• Problem statement
If an entry holds a picture, leave the picture out and output everything else exactly.

• Records for this exercise
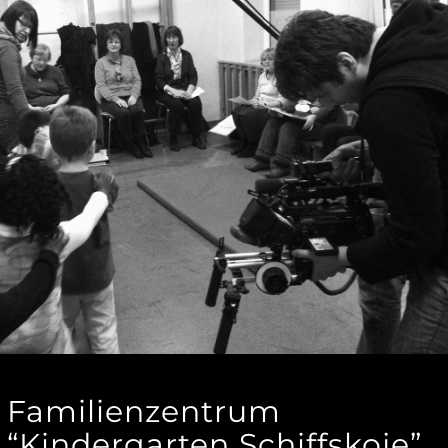
Familienzentrum
“Kindergarten Schiffskoje”.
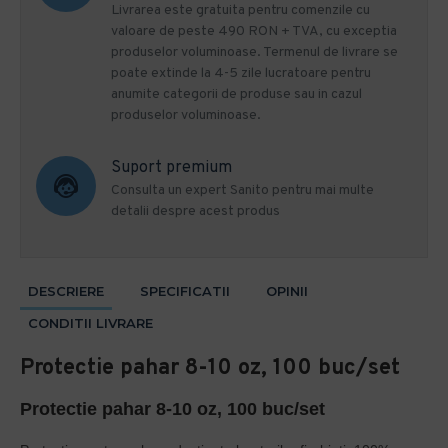
Livrarea este gratuita pentru comenzile cu
valoare de peste 490 RON + TVA, cu exceptia
produselor voluminoase. Termenul de livrare se
poate extinde la 4-5 zile lucratoare pentru
anumite categorii de produse sau in cazul
produselor voluminoase.
Suport premium
Consulta un expert Sanito pentru mai multe
detalii despre acest produs
DESCRIERE
SPECIFICATII
OPINII
CONDITII LIVRARE
Protectie pahar 8-10 oz, 100 buc/set
Protectie pahar 8-10 oz, 100 buc/set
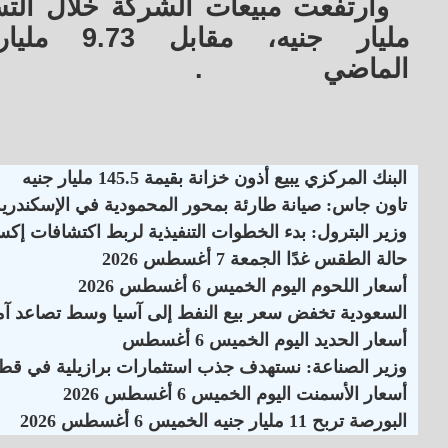
مليار جن
الماضي
.
البنك المركزي يبيع أذون خزانة بقيمة 145.5 مليار جنيه
تاون جاس: صيانة طارئة بمحور المحمودية في الإسكندرية
وزير البترول: بدء الخطوات التنفيذية لربط اكتشافات إكس
حالة الطقس غدًا الجمعة 7 أغسطس 2026
أسعار اللحوم اليوم الخميس 6 أغسطس 2026
السعودية تخفض سعر بيع النفط إلى آسيا وسط تصاعد آم
أسعار الحديد اليوم الخميس 6 أغسطس
وزير الصناعة: نستهدف جذب استثمارات برازيلية في قطاع
أسعار الأسمنت اليوم الخميس 6 أغسطس 2026
البورصة تربح 11 مليار جنيه الخميس 6 أغسطس 2026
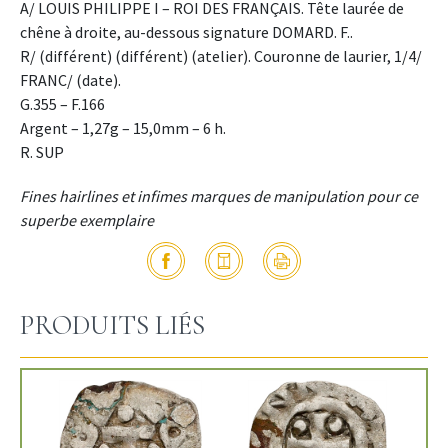
A/ LOUIS PHILIPPE I – ROI DES FRANÇAIS. Tête laurée de
chêne à droite, au-dessous signature DOMARD. F..
R/ (différent) (différent) (atelier). Couronne de laurier, 1/4/
FRANC/ (date).
G.355 – F.166
Argent – 1,27g – 15,0mm – 6 h.
R. SUP
Fines hairlines et infimes marques de manipulation pour ce
superbe exemplaire
PRODUITS LIÉS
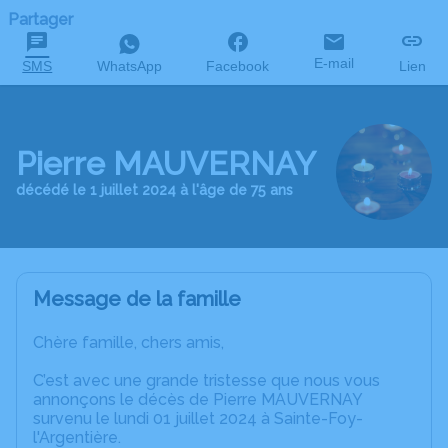
Partager
E-mail
SMS
WhatsApp
Facebook
Lien
Pierre MAUVERNAY
décédé le 1 juillet 2024 à l'âge de 75 ans
Message de la famille
Chère famille, chers amis,
C’est avec une grande tristesse que nous vous
annonçons le décès de Pierre MAUVERNAY
survenu le lundi 01 juillet 2024 à Sainte-Foy-
l'Argentière.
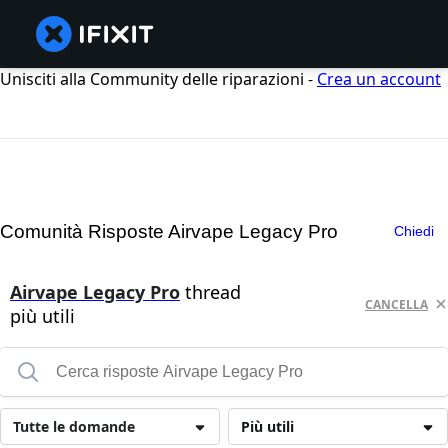
Unisciti alla Community delle riparazioni -
Crea un account
Comunità Risposte Airvape Legacy Pro
Chiedi
Airvape Legacy Pro
thread
CANCELLA
più utili
Tutte le domande
Più utili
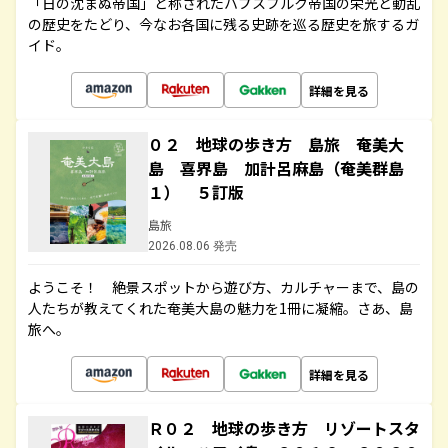
「日の沈まぬ帝国」と称されたハプスブルク帝国の栄光と動乱
の歴史をたどり、今なお各国に残る史跡を巡る歴史を旅するガ
イド。
詳細を見る
０２ 地球の歩き方 島旅 奄美大
島 喜界島 加計呂麻島（奄美群島
１） ５訂版
島旅
2026.08.06 発売
ようこそ！ 絶景スポットから遊び方、カルチャーまで、島の
人たちが教えてくれた奄美大島の魅力を1冊に凝縮。さあ、島
旅へ。
詳細を見る
Ｒ０２ 地球の歩き方 リゾートスタ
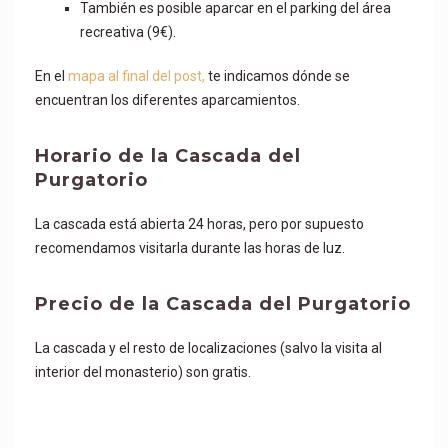
También es posible aparcar en el parking del área
recreativa (9€).
En el
mapa al final del post,
te indicamos dónde se
encuentran los diferentes aparcamientos.
Horario de la Cascada del
Purgatorio
La cascada está abierta 24 horas, pero por supuesto
recomendamos visitarla durante las horas de luz.
Precio de la Cascada del Purgatorio
La cascada y el resto de localizaciones (salvo la visita al
interior del monasterio) son gratis.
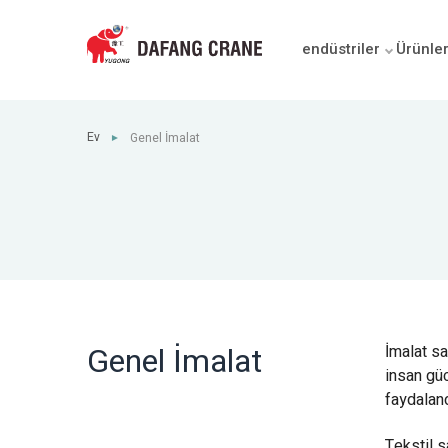
endüstriler
Ürünle
Ev
Genel İmalat
►
Genel İmalat
İmalat sa
insan güc
faydaland
Tekstil s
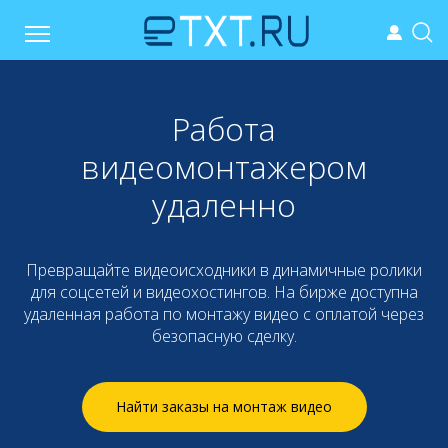
Работа
видеомонтажером
удаленно
Превращайте видеоисходники в динамичные ролики
для соцсетей и видеохостингов. На бирже доступна
удаленная работа по монтажу видео с оплатой через
безопасную сделку.
Найти заказы на монтаж видео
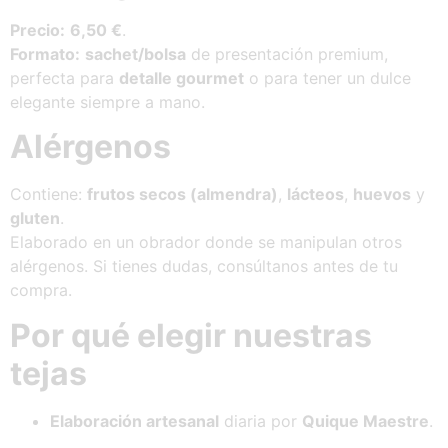
Precio:
6,50 €
.
Formato:
sachet/bolsa
de presentación premium,
perfecta para
detalle gourmet
o para tener un dulce
elegante siempre a mano.
Alérgenos
Contiene:
frutos secos (almendra)
,
lácteos
,
huevos
y
gluten
.
Elaborado en un obrador donde se manipulan otros
alérgenos. Si tienes dudas, consúltanos antes de tu
compra.
Por qué elegir nuestras
tejas
Elaboración artesanal
diaria por
Quique Maestre
.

• Problem solution
Familienzentrum
“Kindergarten Schiffskoje”.
Livrarea este gratuita pentru comenzile cu
valoare de peste 490 RON + TVA, cu exceptia
produselor voluminoase. Termenul de livrare se
poate extinde la 4-5 zile lucratoare pentru
anumite categorii de produse sau in cazul
produselor voluminoase.
Suport premium
Consulta un expert Sanito pentru mai multe
detalii despre acest produs
DESCRIERE
SPECIFICATII
OPINII
CONDITII LIVRARE
Protectie pahar 8-10 oz, 100 buc/set
Protectie pahar 8-10 oz, 100 buc/set
مليار جن
الماضي
.
البنك المركزي يبيع أذون خزانة بقيمة 145.5 مليار جنيه
تاون جاس: صيانة طارئة بمحور المحمودية في الإسكندرية
وزير البترول: بدء الخطوات التنفيذية لربط اكتشافات إكس
حالة الطقس غدًا الجمعة 7 أغسطس 2026
أسعار اللحوم اليوم الخميس 6 أغسطس 2026
السعودية تخفض سعر بيع النفط إلى آسيا وسط تصاعد آم
أسعار الحديد اليوم الخميس 6 أغسطس
وزير الصناعة: نستهدف جذب استثمارات برازيلية في قطاع
أسعار الأسمنت اليوم الخميس 6 أغسطس 2026
البورصة تربح 11 مليار جنيه الخميس 6 أغسطس 2026
A/ LOUIS PHILIPPE I – ROI DES FRANÇAIS. Tête laurée de
chêne à droite, au-dessous signature DOMARD. F..
R/ (différent) (différent) (atelier). Couronne de laurier, 1/4/
FRANC/ (date).
G.355 – F.166
Argent – 1,27g – 15,0mm – 6 h.
R. SUP
Fines hairlines et infimes marques de manipulation pour ce
superbe exemplaire
PRODUITS LIÉS
Partager
E-mail
SMS
WhatsApp
Facebook
Lien
Pierre MAUVERNAY
décédé le 1 juillet 2024 à l'âge de 75 ans
Message de la famille
Chère famille, chers amis,
C’est avec une grande tristesse que nous vous
annonçons le décès de Pierre MAUVERNAY
survenu le lundi 01 juillet 2024 à Sainte-Foy-
l'Argentière.
Unisciti alla Community delle riparazioni -
Crea un account
Comunità Risposte Airvape Legacy Pro
Chiedi
Airvape Legacy Pro
thread
CANCELLA
più utili
Tutte le domande
Più utili
「日の沈まぬ帝国」と称されたハプスブルク帝国の栄光と動乱
の歴史をたどり、今なお各国に残る史跡を巡る歴史を旅するガ
イド。
詳細を見る
０２ 地球の歩き方 島旅 奄美大
島 喜界島 加計呂麻島（奄美群島
１） ５訂版
島旅
2026.08.06 発売
ようこそ！ 絶景スポットから遊び方、カルチャーまで、島の
人たちが教えてくれた奄美大島の魅力を1冊に凝縮。さあ、島
旅へ。
詳細を見る
Ｒ０２ 地球の歩き方 リゾートスタ
También es posible aparcar en el parking del área
recreativa (9€).
En el
mapa al final del post,
te indicamos dónde se
encuentran los diferentes aparcamientos.
Horario de la Cascada del
Purgatorio
La cascada está abierta 24 horas, pero por supuesto
recomendamos visitarla durante las horas de luz.
Precio de la Cascada del Purgatorio
La cascada y el resto de localizaciones (salvo la visita al
interior del monasterio) son gratis.
endüstriler
Ürünle
Ev
Genel İmalat
►
Genel İmalat
İmalat sa
insan güc
faydaland
Tekstil s
Работа
видеомонтажером
удаленно
Превращайте видеоисходники в динамичные ролики
для соцсетей и видеохостингов. На бирже доступна
удаленная работа по монтажу видео с оплатой через
безопасную сделку.
Найти заказы на монтаж видео
Precio:
6,50 €
.
Formato:
sachet/bolsa
de presentación premium,
perfecta para
detalle gourmet
o para tener un dulce
elegante siempre a mano.
Alérgenos
Contiene:
frutos secos (almendra)
,
lácteos
,
huevos
y
gluten
.
Elaborado en un obrador donde se manipulan otros
alérgenos. Si tienes dudas, consúltanos antes de tu
compra.
Por qué elegir nuestras
tejas
Elaboración artesanal
diaria por
Quique Maestre
.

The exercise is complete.